GOAL OF THE EXERCISE:
Below are records to repeat exactly. Omit the pictures from the copy.
......
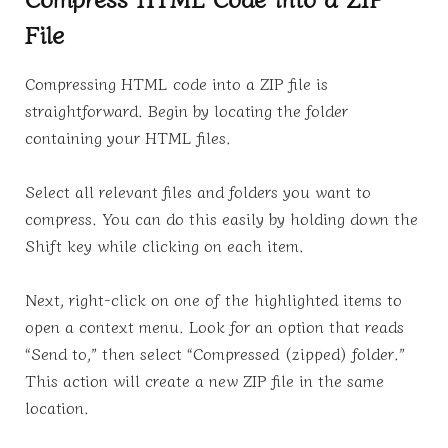
File
Compressing HTML code into a ZIP file is
straightforward. Begin by locating the folder
containing your HTML files.
Select all relevant files and folders you want to
compress. You can do this easily by holding down the
Shift key while clicking on each item.
Next, right-click on one of the highlighted items to
open a context menu. Look for an option that reads
“Send to,” then select “Compressed (zipped) folder.”
This action will create a new ZIP file in the same
location.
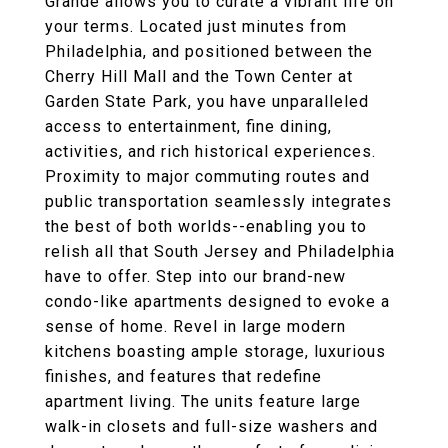
Grande allows you to curate a vibrant life on
your terms. Located just minutes from
Philadelphia, and positioned between the
Cherry Hill Mall and the Town Center at
Garden State Park, you have unparalleled
access to entertainment, fine dining,
activities, and rich historical experiences.
Proximity to major commuting routes and
public transportation seamlessly integrates
the best of both worlds--enabling you to
relish all that South Jersey and Philadelphia
have to offer. Step into our brand-new
condo-like apartments designed to evoke a
sense of home. Revel in large modern
kitchens boasting ample storage, luxurious
finishes, and features that redefine
apartment living. The units feature large
walk-in closets and full-size washers and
......
EXERCISE ANSWER:
File
Compressing HTML code into a ZIP file is
straightforward. Begin by locating the folder
containing your HTML files.
Select all relevant files and folders you want to
compress. You can do this easily by holding down the
Shift key while clicking on each item.
Next, right-click on one of the highlighted items to
open a context menu. Look for an option that reads
“Send to,” then select “Compressed (zipped) folder.”
This action will create a new ZIP file in the same
location.
Grande allows you to curate a vibrant life on
your terms. Located just minutes from
Philadelphia, and positioned between the
Cherry Hill Mall and the Town Center at
Garden State Park, you have unparalleled
access to entertainment, fine dining,
activities, and rich historical experiences.
Proximity to major commuting routes and
public transportation seamlessly integrates
the best of both worlds--enabling you to
relish all that South Jersey and Philadelphia
have to offer. Step into our brand-new
condo-like apartments designed to evoke a
sense of home. Revel in large modern
kitchens boasting ample storage, luxurious
finishes, and features that redefine
apartment living. The units feature large
walk-in closets and full-size washers and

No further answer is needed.